The new guidance stems from the executive order Massachusetts Gov. Charlie Baker signed on Monday requiring certain businesses to close between the hours of 9:30 p.m. and 5 a.m. as part of a strategy to blunt the rise in COVID-19 cases. The order was designed to work hand-in-hand with a stay-at-home advisory instructing people to stay home between 10 p.m. and 5 a.m.

Both new guidelines went into effect on Friday.

Baker said Monday that restaurants would be allowed to continue offering food for take-out service, and the updated guidance for restaurants make that explicit. While restaurants must close to the public after 9:30 p.m., table service customers seated and served before that time can stay at the table until 10 p.m.

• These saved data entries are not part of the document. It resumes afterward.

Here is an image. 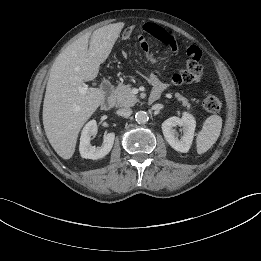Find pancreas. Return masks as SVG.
I'll return each mask as SVG.
<instances>
[{
    "label": "pancreas",
    "mask_w": 261,
    "mask_h": 261,
    "mask_svg": "<svg viewBox=\"0 0 261 261\" xmlns=\"http://www.w3.org/2000/svg\"><path fill=\"white\" fill-rule=\"evenodd\" d=\"M131 90L132 88L130 84H121L116 88L114 94L112 95V98L115 101V105L117 107L133 106L138 101L136 95H134ZM175 97L179 102L182 103L184 107H186L187 109L191 108V104L186 97L180 95L179 93H176Z\"/></svg>",
    "instance_id": "obj_1"
}]
</instances>
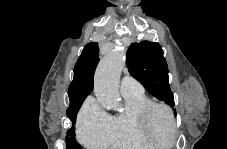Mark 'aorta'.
<instances>
[{
	"mask_svg": "<svg viewBox=\"0 0 227 149\" xmlns=\"http://www.w3.org/2000/svg\"><path fill=\"white\" fill-rule=\"evenodd\" d=\"M124 65L125 52L121 46H116L98 65L94 93L98 102L106 109L119 105V77Z\"/></svg>",
	"mask_w": 227,
	"mask_h": 149,
	"instance_id": "obj_1",
	"label": "aorta"
}]
</instances>
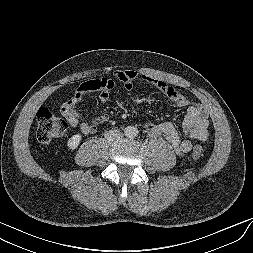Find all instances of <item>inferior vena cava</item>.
Wrapping results in <instances>:
<instances>
[{"label":"inferior vena cava","mask_w":253,"mask_h":253,"mask_svg":"<svg viewBox=\"0 0 253 253\" xmlns=\"http://www.w3.org/2000/svg\"><path fill=\"white\" fill-rule=\"evenodd\" d=\"M122 135L123 134L118 129H112L105 132V138L109 141L118 140Z\"/></svg>","instance_id":"1"}]
</instances>
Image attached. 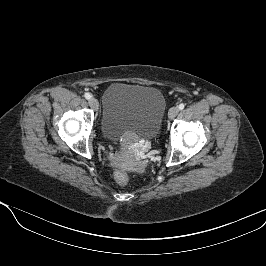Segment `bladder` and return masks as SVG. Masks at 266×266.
Instances as JSON below:
<instances>
[{"label":"bladder","mask_w":266,"mask_h":266,"mask_svg":"<svg viewBox=\"0 0 266 266\" xmlns=\"http://www.w3.org/2000/svg\"><path fill=\"white\" fill-rule=\"evenodd\" d=\"M166 111L162 92L154 87L113 83L103 94L101 131L110 141L133 134L155 138Z\"/></svg>","instance_id":"31cf9c89"}]
</instances>
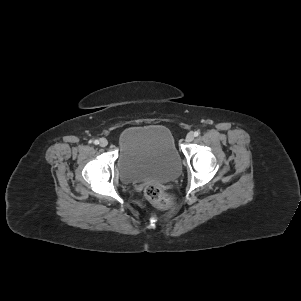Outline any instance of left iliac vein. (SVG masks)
Listing matches in <instances>:
<instances>
[{
	"instance_id": "obj_1",
	"label": "left iliac vein",
	"mask_w": 301,
	"mask_h": 301,
	"mask_svg": "<svg viewBox=\"0 0 301 301\" xmlns=\"http://www.w3.org/2000/svg\"><path fill=\"white\" fill-rule=\"evenodd\" d=\"M193 139H194L193 133H188L187 136H186V141L187 142H192Z\"/></svg>"
}]
</instances>
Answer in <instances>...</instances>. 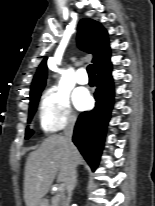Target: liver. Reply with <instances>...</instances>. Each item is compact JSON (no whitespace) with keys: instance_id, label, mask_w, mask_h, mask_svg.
I'll return each mask as SVG.
<instances>
[{"instance_id":"obj_1","label":"liver","mask_w":155,"mask_h":206,"mask_svg":"<svg viewBox=\"0 0 155 206\" xmlns=\"http://www.w3.org/2000/svg\"><path fill=\"white\" fill-rule=\"evenodd\" d=\"M71 156L76 165L82 157L73 145L71 154L65 139L61 135H52L45 139L41 146L28 156L25 166L24 199L26 206H37L48 193L57 176V181L66 187Z\"/></svg>"}]
</instances>
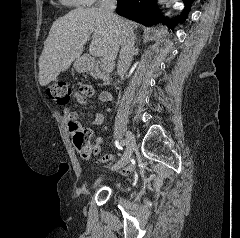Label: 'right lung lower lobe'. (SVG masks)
<instances>
[{
  "label": "right lung lower lobe",
  "mask_w": 240,
  "mask_h": 238,
  "mask_svg": "<svg viewBox=\"0 0 240 238\" xmlns=\"http://www.w3.org/2000/svg\"><path fill=\"white\" fill-rule=\"evenodd\" d=\"M190 2H192V0H184L186 4L185 10L187 11ZM117 3L116 12L123 17L144 25L162 22L167 23L169 27L173 26V24L166 21L160 14L156 0H118ZM186 16L187 12H184L179 20H185Z\"/></svg>",
  "instance_id": "right-lung-lower-lobe-1"
}]
</instances>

No food or beverages can be served to a table after 9:30 p.m., but restaurants can keep employees on premises during the mandatory closing period to provide food and non-alcoholic beverage to take-out or delivery. No alcohol can be served in any capacity during the mandatory closing period, the administration said.

As coronavirus cases climb, new restrictions, including a curfew, will be in effect in Massachusetts.

Bob Luz, president and CEO of the Massachusetts Restaurant Association, had been worried that restaurants would have to rush people seated later in the evening, at 8 p.m., to finish before 9:30 p.m.

"Shutting restaurants down early doesn't stop people from gathering," Luz told Bloomberg Baystate Business Hour Monday afternoon, predicting people would gather instead in unregulated environments so "it actually in my mind potentially enhances the opportunity for this type of gathering."